Para explicar, de una forma fácil, a qué se dedica la startup Walter, Carlos Andión Rodríguez indica que son “la mano derecha de los informáticos de las empresas porque les ayudamos a centralizar la compra o el leasing de material informático a escala global”. Tanto es así que el propio nombre de esta empresa emergente es el resultado de preguntarle a la inteligencia artificial por el nombre más común entre las personas que se dedican a trabajos informáticos en el mundo anglosajón.
Los fundadores de Walter son Marc Ginjaume Gómez, Carlos Andión Rodríguez y Juan José Dávila Santander. Los emprendedores constituyeron la empresa en enero de este año animados por el primero de ellos, quien explica que tenía el sueño de emprender. El sueño de Ginjaume no solo se ha cumplido, sino que parece crecer tan rápido como las empresas a las que los tres socios buscan ayudar.

“Nos dirigimos a compañías tecnológicas de entre 50 y 1.000 empleados que están creciendo rápidamente y tienen la necesidad de equipar con material informático a una plantilla en aumento y con presencia global”, explica Ginjaume.
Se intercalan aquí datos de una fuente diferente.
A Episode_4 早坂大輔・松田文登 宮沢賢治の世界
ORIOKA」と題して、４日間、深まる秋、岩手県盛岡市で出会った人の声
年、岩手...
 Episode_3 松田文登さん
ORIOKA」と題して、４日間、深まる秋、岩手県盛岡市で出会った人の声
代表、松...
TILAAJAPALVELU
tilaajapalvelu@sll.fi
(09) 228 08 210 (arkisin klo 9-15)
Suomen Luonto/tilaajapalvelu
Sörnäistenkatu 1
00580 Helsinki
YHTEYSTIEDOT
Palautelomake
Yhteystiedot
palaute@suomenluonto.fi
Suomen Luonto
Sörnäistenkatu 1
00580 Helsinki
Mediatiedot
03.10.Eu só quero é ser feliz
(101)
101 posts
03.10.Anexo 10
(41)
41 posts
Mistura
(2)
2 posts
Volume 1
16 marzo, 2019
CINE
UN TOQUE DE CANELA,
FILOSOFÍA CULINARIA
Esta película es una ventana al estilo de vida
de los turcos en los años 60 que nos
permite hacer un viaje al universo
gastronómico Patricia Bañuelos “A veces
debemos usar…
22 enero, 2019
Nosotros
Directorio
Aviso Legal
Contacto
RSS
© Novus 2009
Además de ayudar a sus clientes en la adquisición de equipamiento informático (tanto hardware como software), Walter ofrece financiación, soporte informático y soluciones de ciberseguridad. Operan en 150 países y prometen entregas en 48 horas gracias a acuerdos con unos 300 proveedores globales.
La startup ya cuenta con un porfolio de más de 30 clientes de cinco países (España, Italia, Alemania, Estados Unidos y Singapur) y el reto actual de los fundadores es ganar terreno en el mercado estadounidense, al mismo tiempo que siguen expandiéndose por Europa. Entre los clientes destacan firmas como Orbio AI, Murphy AI, Bizaway, Sateliot, Amphora o PropHero.
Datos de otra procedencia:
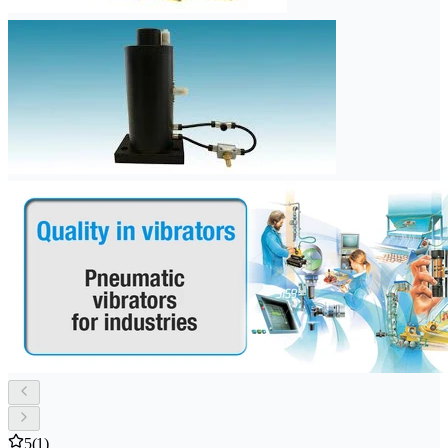
5
(1)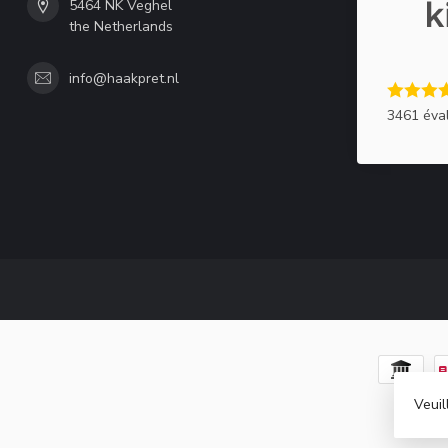
5464 NK Veghel
the Netherlands
info@haakpret.nl
3461 éva
Veuil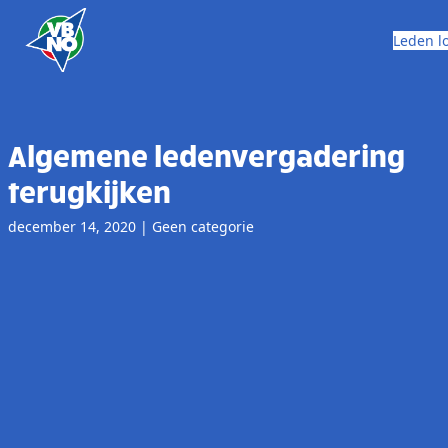
Skip to content
Leden l
Algemene ledenvergadering
terugkijken
december 14, 2020
|
Geen categorie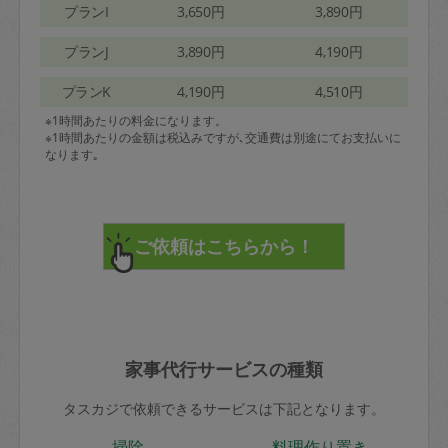
プランI
3,650円
3,890円
プランJ
3,890円
4,190円
プランK
4,190円
4,510円
※1時間あたりの料金になります。
※1時間あたりの金額は税込みですが､交通費は別途にてお支払いに
なります｡
家事代行サービスの種類
タスカジで依頼できるサービスは下記となります。
掃除
料理作り置き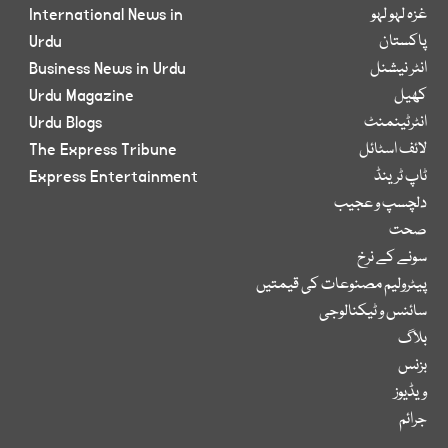
غزہ لہو لہو
International News in
پاکستان
Urdu
انٹر نیشنل
Business News in Urdu
کھیل
Urdu Magazine
انٹرٹینمنٹ
Urdu Blogs
لائف اسٹائل
The Express Tribune
ٹاپ ٹرینڈ
Express Entertainment
دلچسپ و عجیب
صحت
سونے کے نرخ
پیٹرولیم مصنوعات کی قیمتیں
سائنس و ٹیکنالوجی
بلاگ
بزنس
ویڈیوز
جرائم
Walter crece rápidamente. Con sede en Barcelona y una plantilla de apenas cinco personas, la compañía ha superado los 250.000 euros de facturación mensual en tan solo cuatro meses de actividad. Al ritmo actual de crecimiento, los emprendedores prevén cerrar su primer año de vida con una plantilla de ocho personas y una facturación por encima de los tres millones de euros.
La clave del éxito, según los cofundadores, hay que buscarla en la inteligencia artificial. “Podemos hacer mucho con muy poco gracias a la automatización y la inteligencia artificial, lo que nos permite tener un equipo reducido y muy eficiente”, asegura Andión.